Long out of favor, stock splits are making a comeback.
First up is Walmart, which announced a 3-for-1 stock split on January 30, with additional shares distributed on February 23.
Since then, it has flourished. On Thursday, Williams-Sonoma announced a 2-for-1 split, and on Wednesday, Broadcom announced a 10-for-1 split.
Notable Stock Splits in 2024
(when distributed)
Walmart 3-1 2/23/24
cooper co. 4-1 2/16/24
Texas Pacific Land Company 3-1 24/3/27
old dominion freight line 2-1 March 27, 24
Nvidia 10-1 6/7/24
Amphenol 2-1 6/11/24
Chipotle Mexican BBQ 50-1 6/25/24
Broadcom 10-1 7/12/24
williams-sonoma 2-1 7/8/24
ribbon 4-1 9/11/24
Sony Group 5-1 10/8/24
Pan-forest research 10-1 10/3/24
Why are stock splits making a comeback?
Stock splits are less common today than they were 20 or 30 years ago. Stock splits were common during the technology and dot-com bubbles of the late 1990s. David Kostin, chief U.S. equity strategist at Goldman Sachs, noted that in the late 1990s, about 15% of Russell 1,000 companies were doing stock splits annually, but that proved to be a Anomalies.
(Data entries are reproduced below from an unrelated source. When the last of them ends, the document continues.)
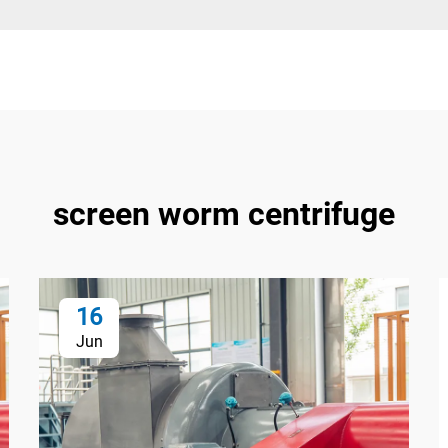
screen worm centrifuge
16
Jun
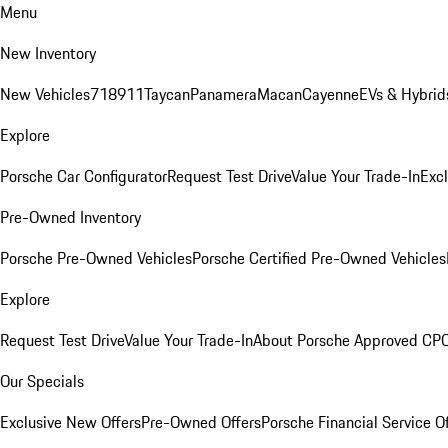
Menu
New Inventory
New Vehicles
718
911
Taycan
Panamera
Macan
Cayenne
EVs & Hybrid
Explore
Porsche Car Configurator
Request Test Drive
Value Your Trade-In
Exc
Pre-Owned Inventory
Porsche Pre-Owned Vehicles
Porsche Certified Pre-Owned Vehicles
Explore
Request Test Drive
Value Your Trade-In
About Porsche Approved CP
Our Specials
Exclusive New Offers
Pre-Owned Offers
Porsche Financial Service O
By the mid-2000s, about 5% of Russell 1000 members were splitting their shares each year, and after the financial crisis of 2008-2009, stock splits all but ceased.
Importantly, fragmentation did not increase after the market began to recover in 2010.
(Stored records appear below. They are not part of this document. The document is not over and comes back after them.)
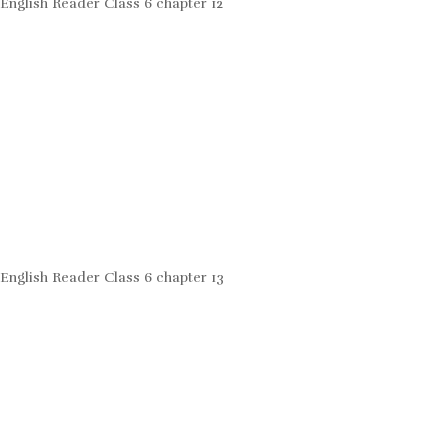
English Reader Class 6 chapter 12
English Reader Class 6 chapter 13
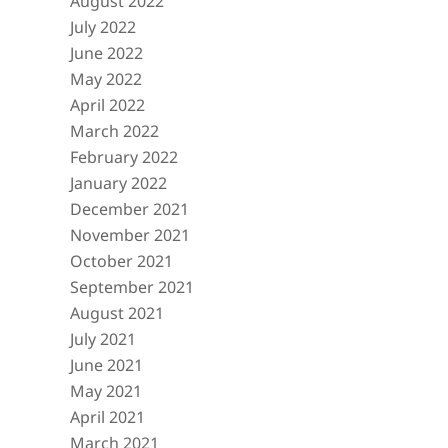
August 2022
July 2022
June 2022
May 2022
April 2022
March 2022
February 2022
January 2022
December 2021
November 2021
October 2021
September 2021
August 2021
July 2021
June 2021
May 2021
April 2021
March 2021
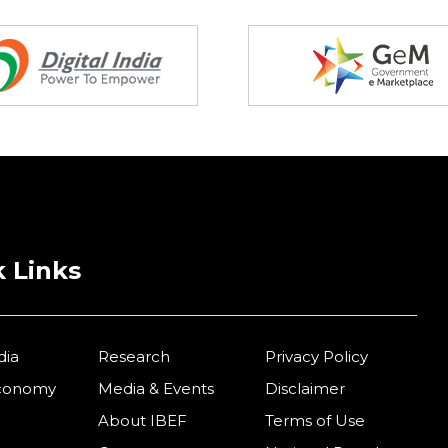
 Links
dia
Research
Privacy Policy
Economy
Media & Events
Disclaimer
About IBEF
Terms of Use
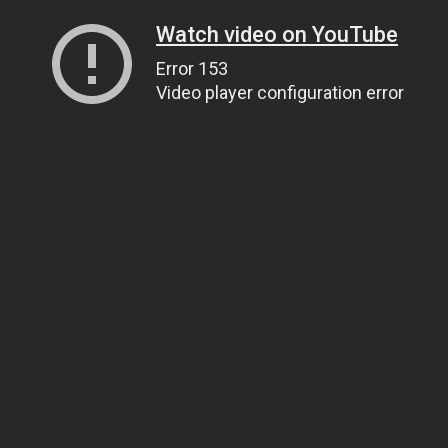
Watch video on YouTube
Error 153
Video player configuration error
The likely reason is that the institutional basis for equity has dominated the market. Institutional investors invest in dollar value rather than stocks. For example, they typically buy $10 million of stock and don’t care what the price is.
But recently, there have been signs of a subtle shift. Part of the reason may be that the prices of some stocks have reached ridiculous levels. For example, Chipotle has never split its stock, its shares are trading at more than $3,200, and it will soon split 50-to-1. When Nvidia split 10-for-1, its stock price was over $1,200.
What’s more, some companies appear more interested in attracting retail investors.
Nvidia noted that the purpose of the split is to “make equity more accessible to employees and investors.” Chipotle said the same thing.
Walmart also cited these factors in its statement announcing the split: “The stock split is part of Walmart’s ongoing review of optimal deals and spread levels, and is part of Walmart’s desire for its employees to feel that purchasing stock is easily achievable.
Do stock splits have an impact on prices?
Theoretically, no. The company’s value remains unchanged.
However, many academic studies point to various changes in the trading patterns of split stocks, although these changes are not uniform. one Academic Research A 2023 study published in the Journal of Risk and Financial Management found several positive benefits:
1) Transaction volume increases
2) Improved liquidity, or the ability to trade large volumes of shares without affecting the price
3) Stock splits increase the company’s shareholder base
These changes can have subtle effects on stock prices.
Candidate for Stock Split?
If a retail-focused company suddenly becomes more price-sensitive, there are some obvious candidates. The “over $1,000” club in the S&P 500 is smaller and getting smaller: Chipotle ($3,230), Broadcom ($1,679) and Lam Research ($1,032) are all splitting their shares.
Boycotters include Booking Holdings ($3,852), Autozone ($2,809) and Deckers Outdoors ($1,026).
Other high-priced retail-focused stocks include Costco ($843) and Super Micro Computer ($872), which recently joined the S&P 500.
However, if corporate America smells a trend and can attract attention with a stock split, retail-oriented companies with much lower price positions may also be candidates.
These could include Spotify ($305), Ulta Beauty ($397), or even ServiceNow ($715), which has never split its stock.